▶ **PROBLEM STATEMENT**: Print this span of the material below exactly: the line with "בתואר הצטיינות ממשרד החינוך", the line with "מנהלות ומנהלים חדשים שכל אחד מהם", and every line between them, but nothing else.

▶ **MATERIAL FOR THIS TASK**:
........

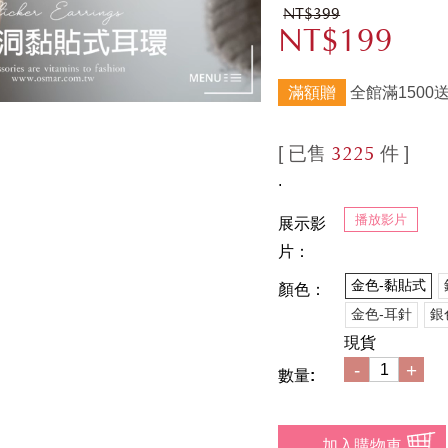
NT$399
NT$199
滿額贈
全館滿1500
[ 已售
件 ]
3225
.
播放影片
展示影
片：
金色-黏貼式
顏色：
金色-耳針
銀
現貨
-
+
數量:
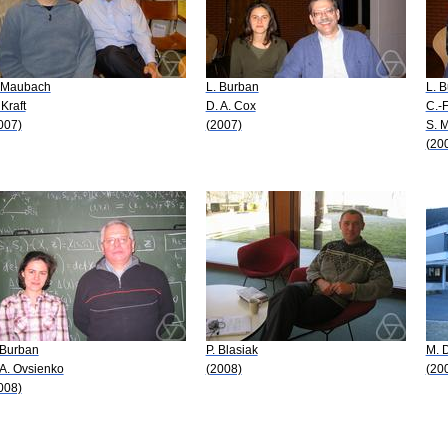
 Maubach
L. Burban
L. 
 Kraft
D. A. Cox
C.-F
007)
(2007)
S. 
(20
 Burban
P. Blasiak
M. 
 A. Ovsienko
(2008)
(20
008)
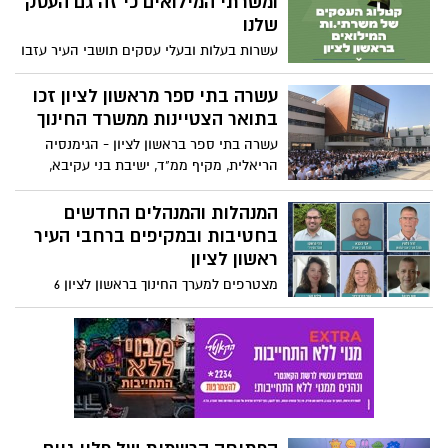
ומשרתי המילואים כי זה גם העסק
שלנו
עשרות בעלות ובעלי עסקים תושבי העיר עזבו
הכל – את הבית, את המשפחה ואת העסק –
ויצאו למילואים כדי לשמור ולהגן על כולנו
עשרה בתי ספר מראשון לציון זכו
״עכשיו תורנו״
בתואר הצטיינות ממשרד החינוך
עשרה בתי ספר בראשון לציון - הגימנסיה
הריאלית, מקיף ממ"ד, ישיבת בני עקיבא,
מקיף ג' עמית, עירוני ד' גן נחום, מקיף ה',
מקיף ז' רביבים, מקיף ח', מקיף ט' ומקיף י'
המנהלות והמנהלים החדשים
אבני החושן - זכו בתואר הצטיינות ממשרד
בחטיבות ובמקיפים ברחבי העיר
החינוך על הצטיינות בתחום הערכי, החברתי
ראשון לציון
והלימודי בשנת הלימודים תשפ"ה.
מצטרפים למערך החינוך בראשון לציון 6
מנהלות ומנהלים חדשים שכל אחד מהם
מביא ניסיון עשיר, חזון חינוכי ורוח של עשייה
משמעותית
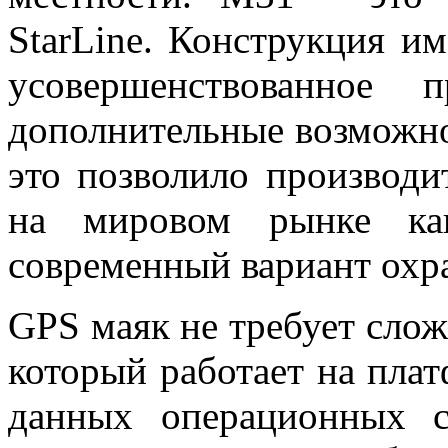
StarLine. Конструкция и
усовершенствованное 
дополнительные возможно
это позволило производи
на мировом рынке ка
современный вариант охр
GPS маяк не требует слож
который работает на плат
данных операционных с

........

▶ **REPLY**:
בתואר הצטיינות ממשרד החינוך
עשרה בתי ספר בראשון לציון - הגימנסיה
הריאלית, מקיף ממ"ד, ישיבת בני עקיבא,
מקיף ג' עמית, עירוני ד' גן נחום, מקיף ה',
מקיף ז' רביבים, מקיף ח', מקיף ט' ומקיף י'
המנהלות והמנהלים החדשים
אבני החושן - זכו בתואר הצטיינות ממשרד
בחטיבות ובמקיפים ברחבי העיר
החינוך על הצטיינות בתחום הערכי, החברתי
ראשון לציון
והלימודי בשנת הלימודים תשפ"ה.
מצטרפים למערך החינוך בראשון לציון 6
מנהלות ומנהלים חדשים שכל אחד מהם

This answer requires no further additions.